Getting the Word Out About Spina Bifida and Folic Acid

By Chris DeFrancesco

A community survey targeting adults of reproductive age in Connecticut finds relatively low awareness of spina bifida and the benefits of folic acid.

The survey was part of a statewide project led by Robin Leger, a research nurse at the New England Musculoskeletal Institute, and Kiley Carlson, executive director of the Spina Bifida Association of Connecticut. The survey respondents included 377 women with a mean age of 25, and 132 men with a mean age of 27.

  • Three quarters of respondents had not had children; six in 10 say they plan to.
  • Slightly more than one-third said they took daily vitamins for general health.
  • Only six of the women reported taking vitamins and/or folate to prevent birth defects.
  • Men were less knowledgeable about spina bifida and folic acid than women.

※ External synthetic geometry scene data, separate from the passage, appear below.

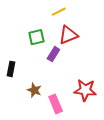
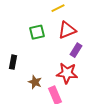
purple rectangle: (53, 54) -> (76, 50), moved
red star: (85, 90) -> (67, 73), moved

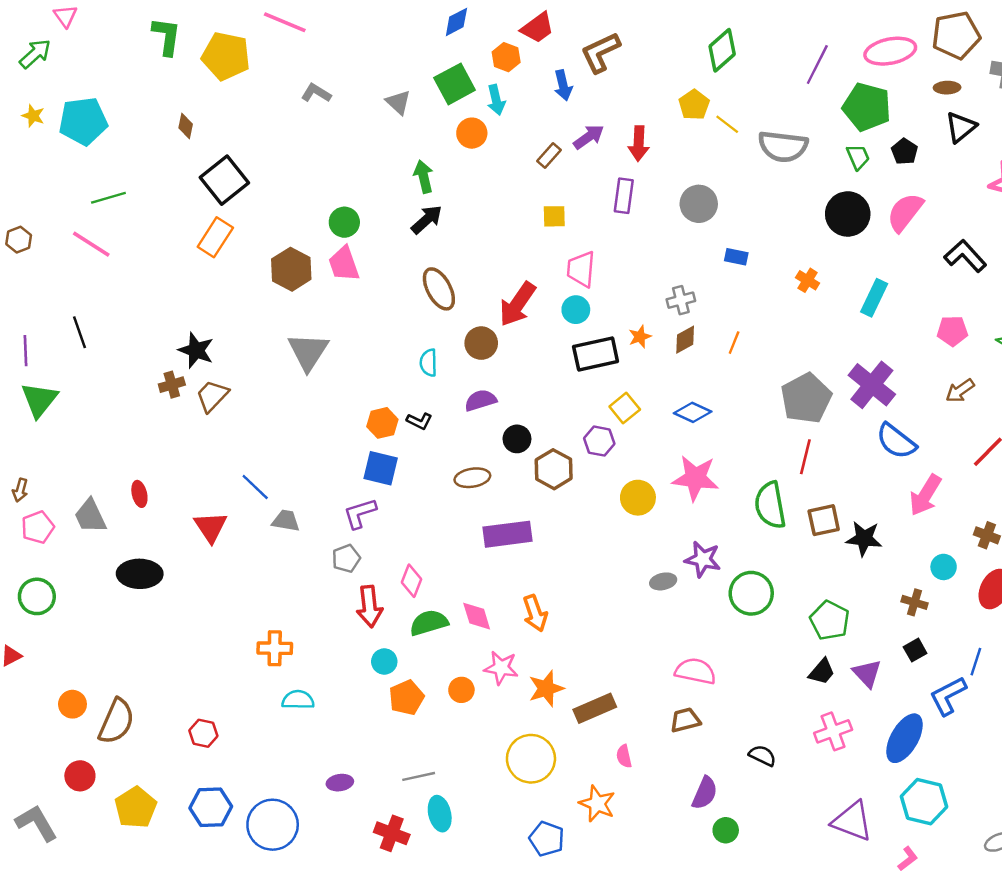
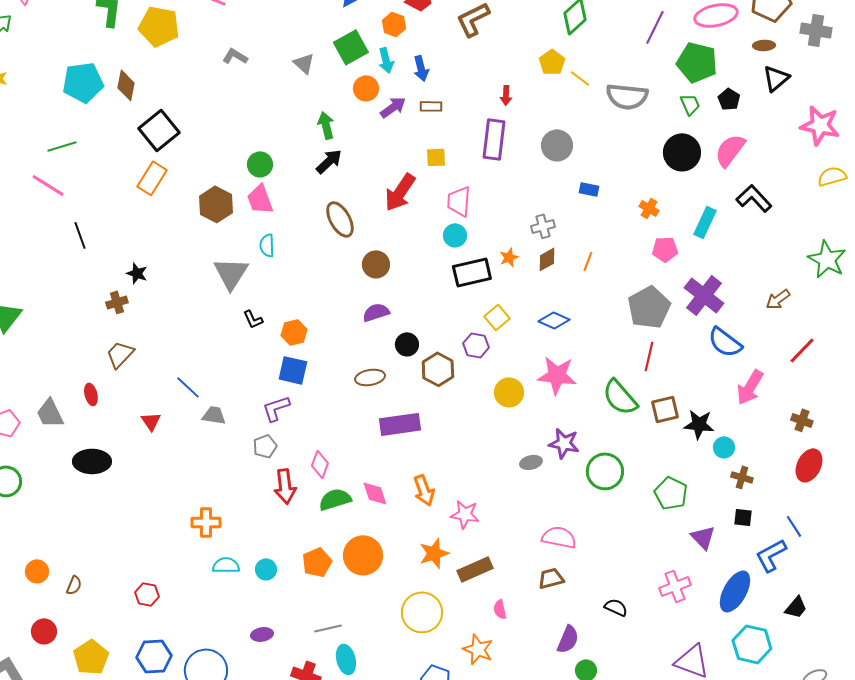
blue arrow: (563, 85) -> (421, 68), moved
cyan pentagon: (83, 121) -> (83, 82), moved
brown diamond: (186, 126) -> (126, 85), size x1.4
purple arrow: (589, 137) -> (393, 107), moved
red arrow: (639, 143) -> (506, 95), size x0.7
brown rectangle: (549, 155) -> (431, 106), turned 50
purple rectangle: (624, 196) -> (494, 139), size x1.4
black L-shape: (965, 256) -> (754, 198), moved
red arrow: (517, 304) -> (400, 192), moved
pink pentagon: (952, 331) -> (665, 249), moved
black line: (79, 332) -> (80, 235), moved
black star: (196, 350) -> (137, 273), size x0.7
cyan semicircle: (428, 363) -> (267, 245), moved
brown trapezoid: (212, 396) -> (120, 354), moved
black L-shape: (419, 421) -> (253, 319), moved, turned 40
green semicircle: (770, 505) -> (620, 397), turned -30
red triangle: (211, 527) -> (151, 421), size x0.7
cyan circle: (944, 567) -> (724, 447), moved
black square: (915, 650) -> (743, 517), turned 36
cyan circle: (384, 662) -> (266, 569), moved
blue line: (976, 662) -> (794, 526), turned -50
pink star: (501, 668) -> (465, 514), moved
black trapezoid: (822, 672) -> (796, 607), moved
orange circle: (461, 690) -> (363, 555), size x1.8
brown semicircle: (116, 721) -> (74, 585), size x0.5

Men were added to the study following a 2008 University of California study indicating folate intake may improve the quality of sperm.

Earlier this year, Leger and Carlson spoke with NBC Connecticut for a story that aired in October, which is National Spina Bifida Awareness Month.

In March, Leger presented their research poster at the First World Congress on Spina Bifida Research and Care, where she was the keynote speaker for nursing and allied health.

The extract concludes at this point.